■ **EXERCISE DIRECTIONS**: Please repeat the records word for word and skip the pictures.
....
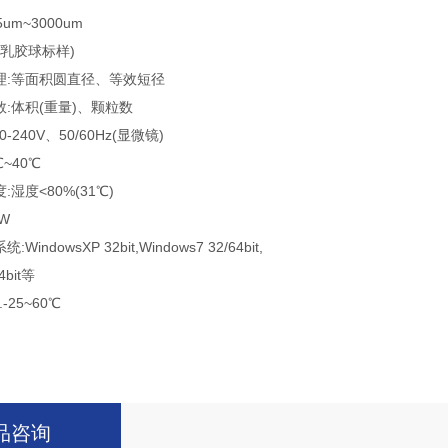
um~3000um
(乳胶球标样)
理:等面积圆直径、等效短径
:体积(重量)、颗粒数
-240V、50/60Hz(显微镜)
~40℃
湿度<80%(31℃)
5W
ndowsXP 32bit,Windows7 32/64bit,
4bit等
-25~60℃
品咨询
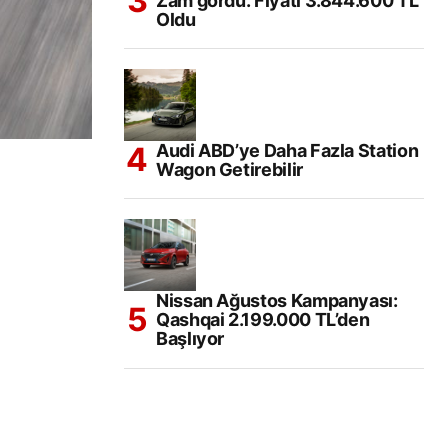
Zam gördü. Fiyatı 3.844.600 TL
Oldu
Audi ABD’ye Daha Fazla Station
Wagon Getirebilir
Nissan Ağustos Kampanyası:
Qashqai 2.199.000 TL’den
Başlıyor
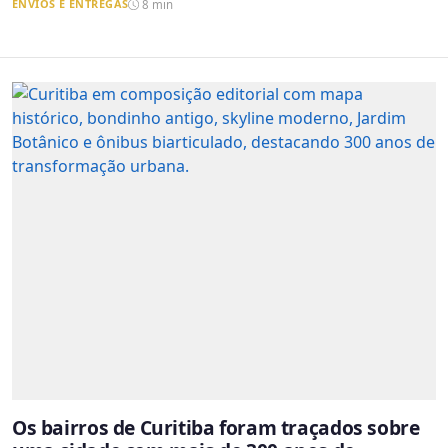
ENVIOS E ENTREGAS
8 min
Os bairros de Curitiba foram traçados sobre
....
■ **EXERCISE RESPONSE**:
um~3000um
(乳胶球标样)
理:等面积圆直径、等效短径
:体积(重量)、颗粒数
-240V、50/60Hz(显微镜)
~40℃
湿度<80%(31℃)
5W
ndowsXP 32bit,Windows7 32/64bit,
4bit等
-25~60℃
品咨询
Zam gördü. Fiyatı 3.844.600 TL
Oldu
Audi ABD’ye Daha Fazla Station
Wagon Getirebilir
Nissan Ağustos Kampanyası:
Qashqai 2.199.000 TL’den
Başlıyor
ENVIOS E ENTREGAS
8 min
Os bairros de Curitiba foram traçados sobre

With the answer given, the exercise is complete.